The KKT conditions are derived by setting the partial derivatives of the Lagrangian with respect to $ \omega, \nu, b_1, b_2, e, $ and $ h $ to zero. The dual problem leads to the following linear system:

\begin{align*} \begin{bmatrix} 0 & 0 & Y^T & 0 \\ 0 & 0 & 0 & Y^T \\ Y & 0 & \frac{I}{\gamma} & H \\ 0 & Y & H^T & \frac{I}{\gamma} \end{bmatrix} \begin{bmatrix} b_1 \\ b_2 \\ \alpha \\ \beta \end{bmatrix} =\begin{bmatrix} 0 \\ 0 \\ 1 \\ 1 \end{bmatrix} \end{align*} where:

  • $ Y $ is a vector of class labels.
  • $ H $ is the kernel matrix with elements $ H_{ij} = y_i K(x_i, x_j) y_j $, where $ K(x_i, x_j) = \langle \phi_s(x_i), \phi_t(x_j) \rangle $ is the asymmetric kernel function.
    • For an asymmetric kernel $ K $, the kernel function $ K(x_i, x_j) \neq K(x_j, x_i) $. This asymmetry is directly incorporated into the matrix $ H $, where: \begin{align*} H_{ij} &= y_i K(x_i, x_j) y_j \\ H_{ji} &= y_j K(x_j, x_i) y_i \end{align*}

AsK-LS uses two different feature mappings $ \phi_s $ and $ \phi_t $ for the source and target features. This approach allows capturing more information compared to symmetric kernels. The dual solution provides weight vectors $ \omega $ and $ \nu $, which span the target and source feature spaces, respectively.

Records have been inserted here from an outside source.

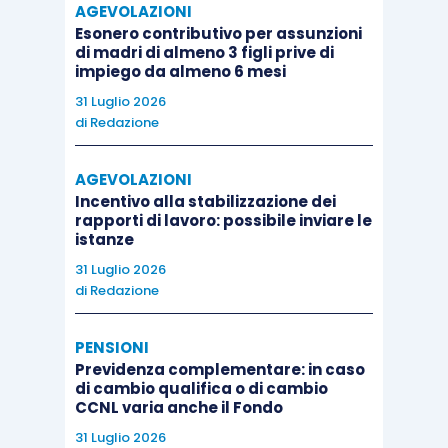
AGEVOLAZIONI
Esonero contributivo per assunzioni
di madri di almeno 3 figli prive di
impiego da almeno 6 mesi
31 Luglio 2026
di
Redazione
AGEVOLAZIONI
Incentivo alla stabilizzazione dei
rapporti di lavoro: possibile inviare le
istanze
31 Luglio 2026
di
Redazione
PENSIONI
Previdenza complementare: in caso
di cambio qualifica o di cambio
CCNL varia anche il Fondo
31 Luglio 2026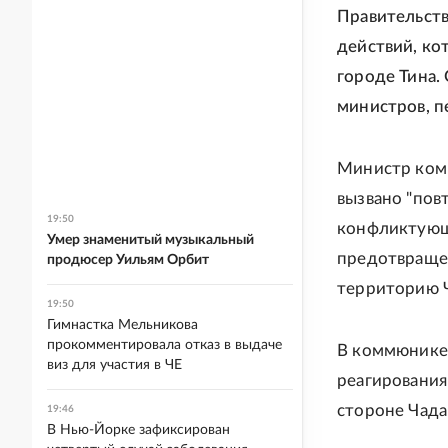
Правительств
действий, ко
городе Тина.
министров, п
Министр ком
вызвано "по
19:50
конфликтующи
Умер знаменитый музыкальный
предотвращен
продюсер Уильям Орбит
территорию Ч
19:50
Гимнастка Мельникова
прокомментировала отказ в выдаче
В коммюнике 
виз для участия в ЧЕ
реагирования
стороне Чада
19:46
В Нью-Йорке зафиксирован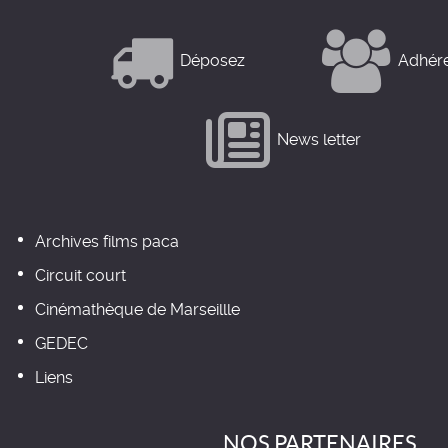
Déposez
Adhér
News letter
Archives films paca
Circuit court
Cinémathèque de Marseillle
GEDEC
Liens
NOS PARTENAIRES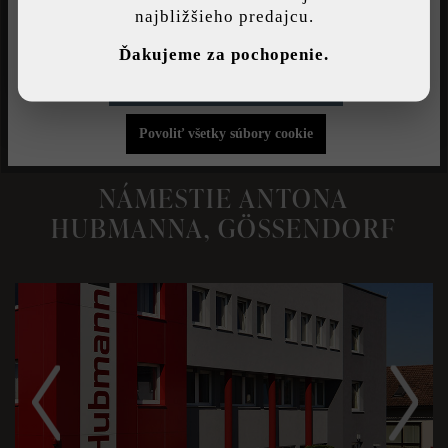
PROJEKT:
Landschaftsarchitekturbüro Auböck +
najbližšieho predajcu.
Kárász
Individuálne nastavenia
Ďakujeme za pochopenie.
Povoliť iba funkčné súbory cookie
OPIS PROJEKTU
Povoliť všetky súbory cookie
NÁMESTIE ANTONA
HUBMANNA, GÖSSENDORF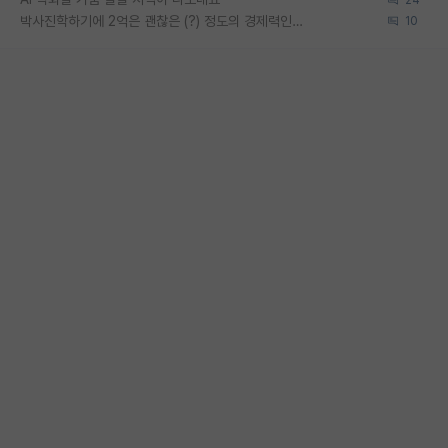
박사진학하기에 2억은 괜찮은 (?) 정도의 경제력인가요
10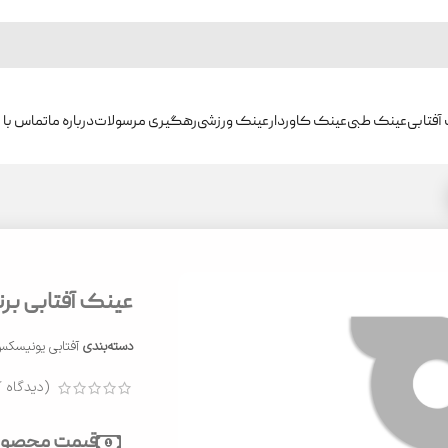
آفتابی
عینک طبی
عینک کاوردار
عینک ورزشی
رهگیری مرسولات
درباره ما
تماس با م
عینک آفتابی برند 
دسته‌بندی
آفتابی یونیسک
(دیدگاه ک
قیمت محصول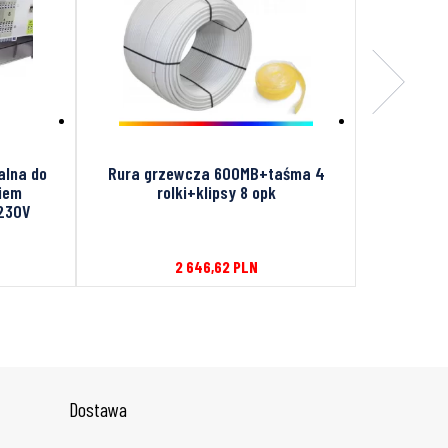
alna do
Rura grzewcza 600MB+taśma 4
Uchwyt do 
iem
rolki+klipsy 8 opk
 230V
2 646,62
PLN
Dostawa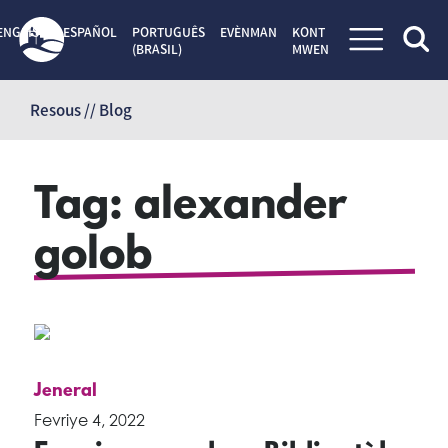
ENGLISH
ESPAÑOL
PORTUGUÊS
EVÈNMAN
KONT
(BRASIL)
MWEN
Sote
kontni
Resous // Blog
Tag:
alexander
golob
Jeneral
Fevriye 4, 2022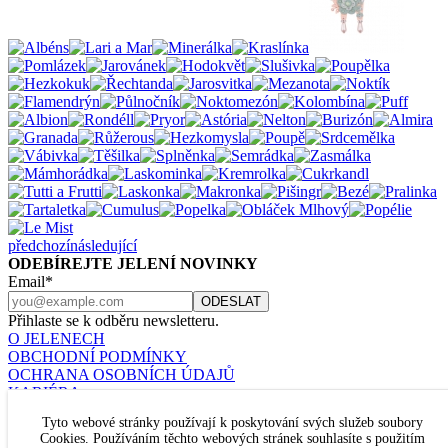
předchozí
následující
ODEBÍREJTE JELENÍ NOVINKY
Email*
Přihlaste se k odběru newsletteru.
O JELENECH
OBCHODNÍ PODMÍNKY
OCHRANA OSOBNÍCH ÚDAJŮ
KARIÉRA
KONTAKT
Tyto webové stránky používají k poskytování svých služeb soubory
Nastavení cookies
Cookies. Používáním těchto webových stránek souhlasíte s použitím
JELENÍ ŠPERKY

The decision functions for classification from the source and target perspectives are given by \begin{align*} f_s(x) &= \sum_{i=1}^m \beta_i y_i K(x, x_i) + b_1\\ f_t(x) &= \sum_{i=1}^m \alpha_i y_i K(x_i, x) + b_2 \end{align*} These decision functions leverage the learned asymmetric relationships in the data, providing a more nuanced classification model.